(RECORDED DATA begins)

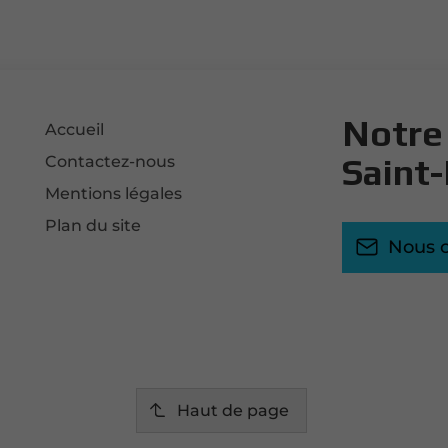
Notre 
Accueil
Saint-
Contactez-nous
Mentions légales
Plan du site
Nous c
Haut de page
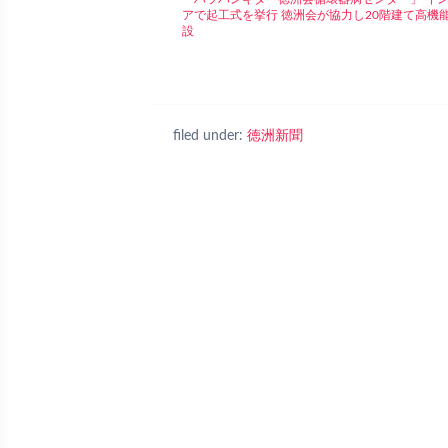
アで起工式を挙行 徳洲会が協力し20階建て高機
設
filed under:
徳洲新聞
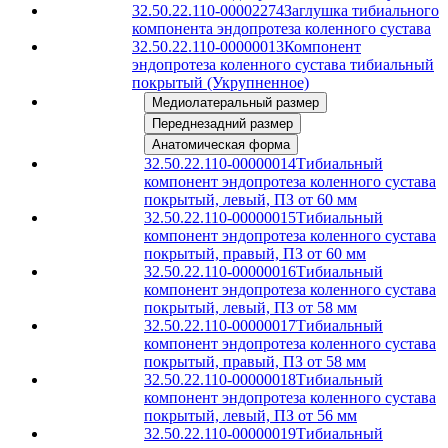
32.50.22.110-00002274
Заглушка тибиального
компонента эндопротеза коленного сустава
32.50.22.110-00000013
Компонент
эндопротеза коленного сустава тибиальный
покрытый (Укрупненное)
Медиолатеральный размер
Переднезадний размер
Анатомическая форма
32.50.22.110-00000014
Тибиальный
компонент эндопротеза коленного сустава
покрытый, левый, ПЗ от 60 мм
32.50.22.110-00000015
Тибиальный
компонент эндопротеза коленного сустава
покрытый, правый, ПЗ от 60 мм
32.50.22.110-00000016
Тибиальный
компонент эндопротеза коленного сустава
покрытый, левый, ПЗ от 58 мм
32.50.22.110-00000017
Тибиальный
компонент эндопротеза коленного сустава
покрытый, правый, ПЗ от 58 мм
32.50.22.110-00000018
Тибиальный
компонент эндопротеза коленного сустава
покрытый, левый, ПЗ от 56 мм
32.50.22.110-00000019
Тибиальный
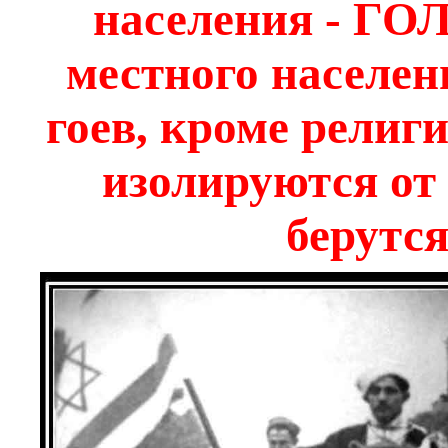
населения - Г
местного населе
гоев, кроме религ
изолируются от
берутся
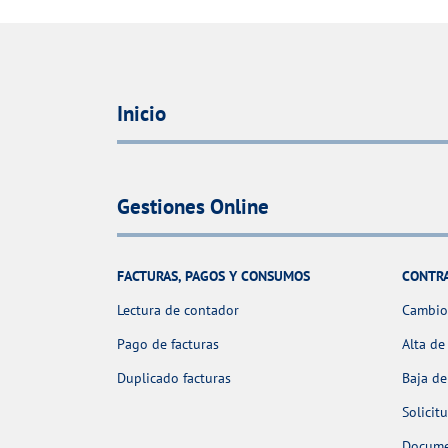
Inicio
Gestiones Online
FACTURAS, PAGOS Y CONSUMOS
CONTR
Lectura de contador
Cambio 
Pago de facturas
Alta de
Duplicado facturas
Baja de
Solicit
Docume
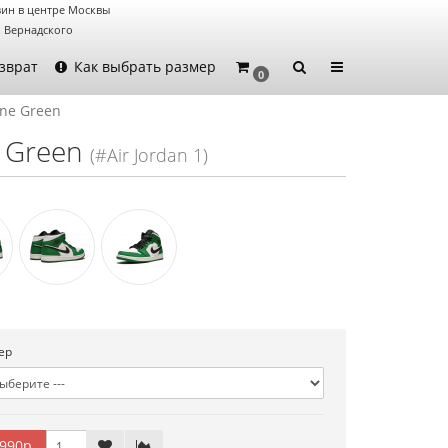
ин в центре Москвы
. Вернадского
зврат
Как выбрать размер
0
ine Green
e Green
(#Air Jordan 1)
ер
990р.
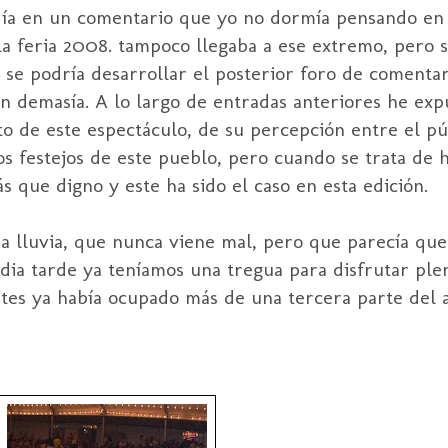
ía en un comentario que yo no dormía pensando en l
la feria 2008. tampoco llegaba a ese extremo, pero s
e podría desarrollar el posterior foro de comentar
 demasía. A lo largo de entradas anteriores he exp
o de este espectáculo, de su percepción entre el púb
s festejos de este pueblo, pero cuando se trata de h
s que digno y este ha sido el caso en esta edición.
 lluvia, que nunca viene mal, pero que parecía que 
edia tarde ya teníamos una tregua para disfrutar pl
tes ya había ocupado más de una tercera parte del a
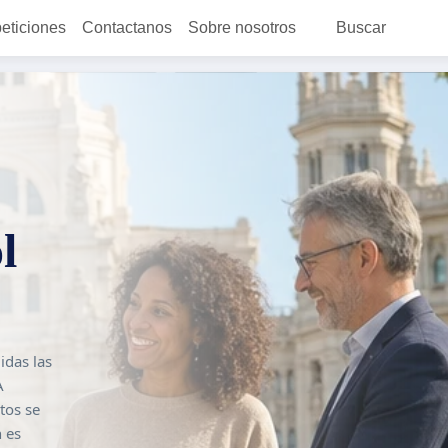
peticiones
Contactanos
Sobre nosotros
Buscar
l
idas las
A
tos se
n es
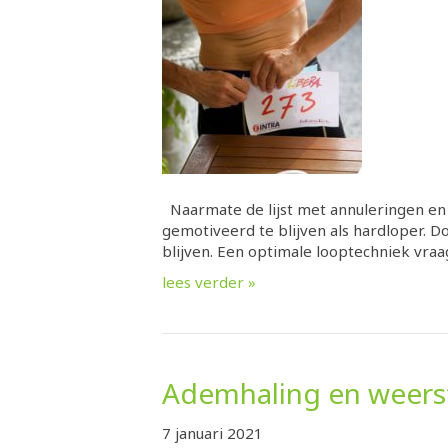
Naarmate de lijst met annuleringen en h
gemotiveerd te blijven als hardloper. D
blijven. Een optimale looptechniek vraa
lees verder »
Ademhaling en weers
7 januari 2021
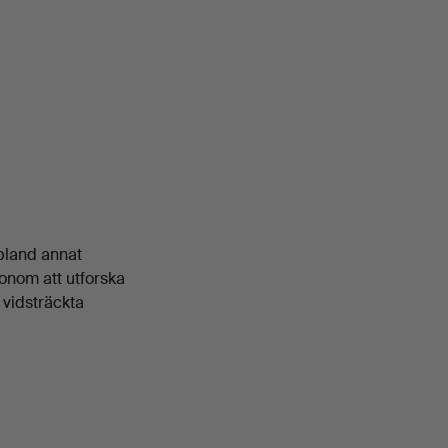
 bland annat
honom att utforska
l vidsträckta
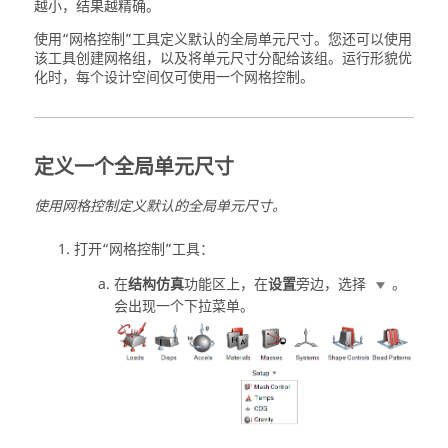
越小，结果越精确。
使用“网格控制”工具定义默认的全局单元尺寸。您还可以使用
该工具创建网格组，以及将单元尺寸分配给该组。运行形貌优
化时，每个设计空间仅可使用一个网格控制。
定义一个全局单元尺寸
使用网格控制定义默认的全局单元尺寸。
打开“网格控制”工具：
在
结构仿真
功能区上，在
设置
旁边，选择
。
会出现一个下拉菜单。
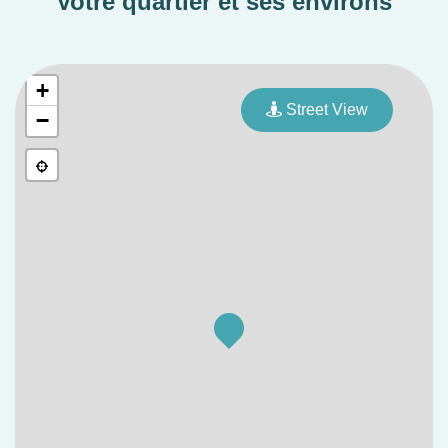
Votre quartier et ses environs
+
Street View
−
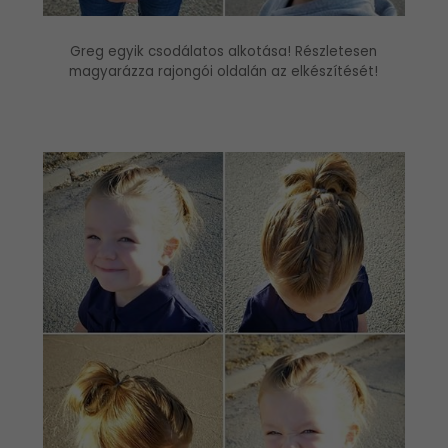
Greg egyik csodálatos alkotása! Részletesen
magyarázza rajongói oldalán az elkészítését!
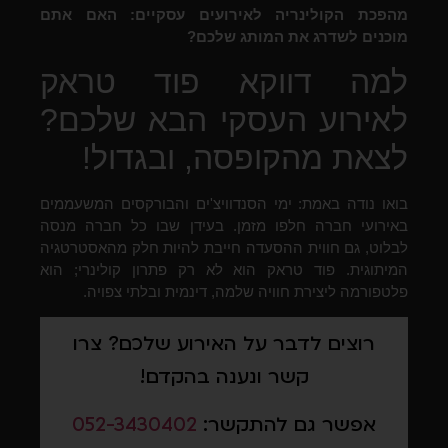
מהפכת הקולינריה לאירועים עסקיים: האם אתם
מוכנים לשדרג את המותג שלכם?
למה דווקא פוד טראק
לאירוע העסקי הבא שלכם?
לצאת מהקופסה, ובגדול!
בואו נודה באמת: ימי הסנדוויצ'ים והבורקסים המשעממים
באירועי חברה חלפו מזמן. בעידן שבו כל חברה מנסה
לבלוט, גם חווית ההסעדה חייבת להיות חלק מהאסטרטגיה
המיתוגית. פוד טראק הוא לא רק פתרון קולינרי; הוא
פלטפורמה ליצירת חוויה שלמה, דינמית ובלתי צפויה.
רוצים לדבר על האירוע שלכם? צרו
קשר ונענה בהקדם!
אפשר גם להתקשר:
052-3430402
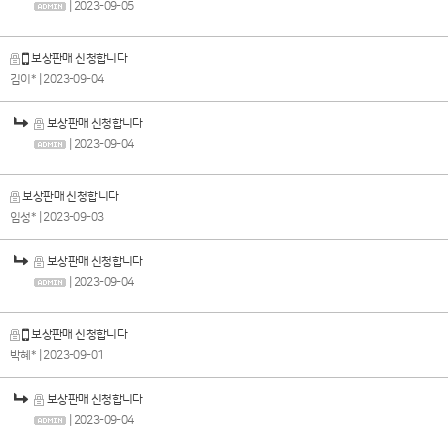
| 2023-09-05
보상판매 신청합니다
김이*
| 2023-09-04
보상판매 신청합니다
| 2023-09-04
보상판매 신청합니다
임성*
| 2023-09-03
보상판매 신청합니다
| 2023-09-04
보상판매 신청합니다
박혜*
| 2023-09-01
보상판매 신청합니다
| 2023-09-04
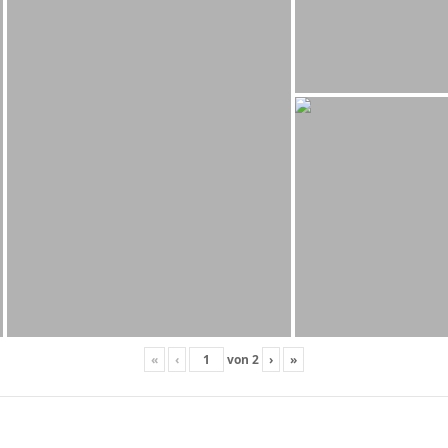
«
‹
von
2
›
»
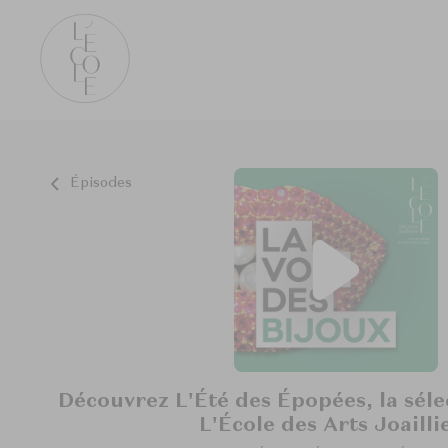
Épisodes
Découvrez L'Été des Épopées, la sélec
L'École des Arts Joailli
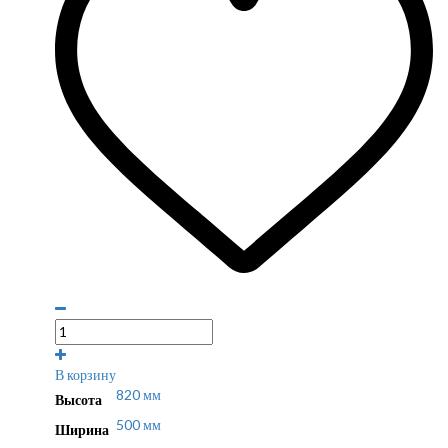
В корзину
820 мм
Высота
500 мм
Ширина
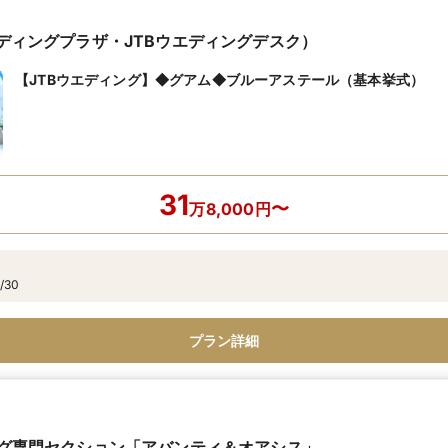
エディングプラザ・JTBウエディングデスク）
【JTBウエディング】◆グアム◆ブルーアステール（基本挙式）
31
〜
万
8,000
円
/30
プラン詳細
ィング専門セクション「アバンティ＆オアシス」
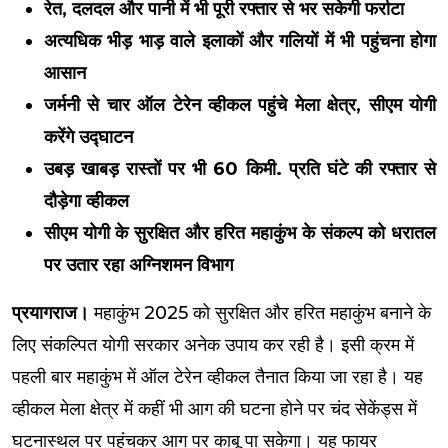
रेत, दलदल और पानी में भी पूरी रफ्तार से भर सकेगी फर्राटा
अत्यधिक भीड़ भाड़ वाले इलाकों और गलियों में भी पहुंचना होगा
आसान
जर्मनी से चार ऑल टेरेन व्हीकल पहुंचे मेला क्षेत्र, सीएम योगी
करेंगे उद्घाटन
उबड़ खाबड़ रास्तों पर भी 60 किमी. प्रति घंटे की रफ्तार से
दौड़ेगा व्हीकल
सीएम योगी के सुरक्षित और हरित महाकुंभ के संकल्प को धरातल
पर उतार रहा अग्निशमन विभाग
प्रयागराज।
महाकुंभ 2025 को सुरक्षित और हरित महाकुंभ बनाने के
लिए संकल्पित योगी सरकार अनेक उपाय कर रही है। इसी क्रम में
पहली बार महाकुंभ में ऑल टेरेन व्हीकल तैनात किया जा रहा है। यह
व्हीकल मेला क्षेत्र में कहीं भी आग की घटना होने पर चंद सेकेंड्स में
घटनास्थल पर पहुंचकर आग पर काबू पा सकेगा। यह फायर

(RECORDED DATA ends)

- TASK -
Only the lines starting at the one that includes "honom att utforska" and ending at the one that includes "לצאת מהקופסה, ובגדול!" should be retyped, exactly, from the records above; no pictures.

- EXERCISE RESPONSE -
honom att utforska
l vidsträckta
越小，结果越精确。
使用“网格控制”工具定义默认的全局单元尺寸。您还可以使用
该工具创建网格组，以及将单元尺寸分配给该组。运行形貌优
化时，每个设计空间仅可使用一个网格控制。
定义一个全局单元尺寸
使用网格控制定义默认的全局单元尺寸。
打开“网格控制”工具：
在
结构仿真
功能区上，在
设置
旁边，选择
。
会出现一个下拉菜单。
Votre quartier et ses environs
+
Street View
−
Greg egyik csodálatos alkotása! Részletesen
magyarázza rajongói oldalán az elkészítését!
מהפכת הקולינריה לאירועים עסקיים: האם אתם
מוכנים לשדרג את המותג שלכם?
למה דווקא פוד טראק
לאירוע העסקי הבא שלכם?
לצאת מהקופסה, ובגדול!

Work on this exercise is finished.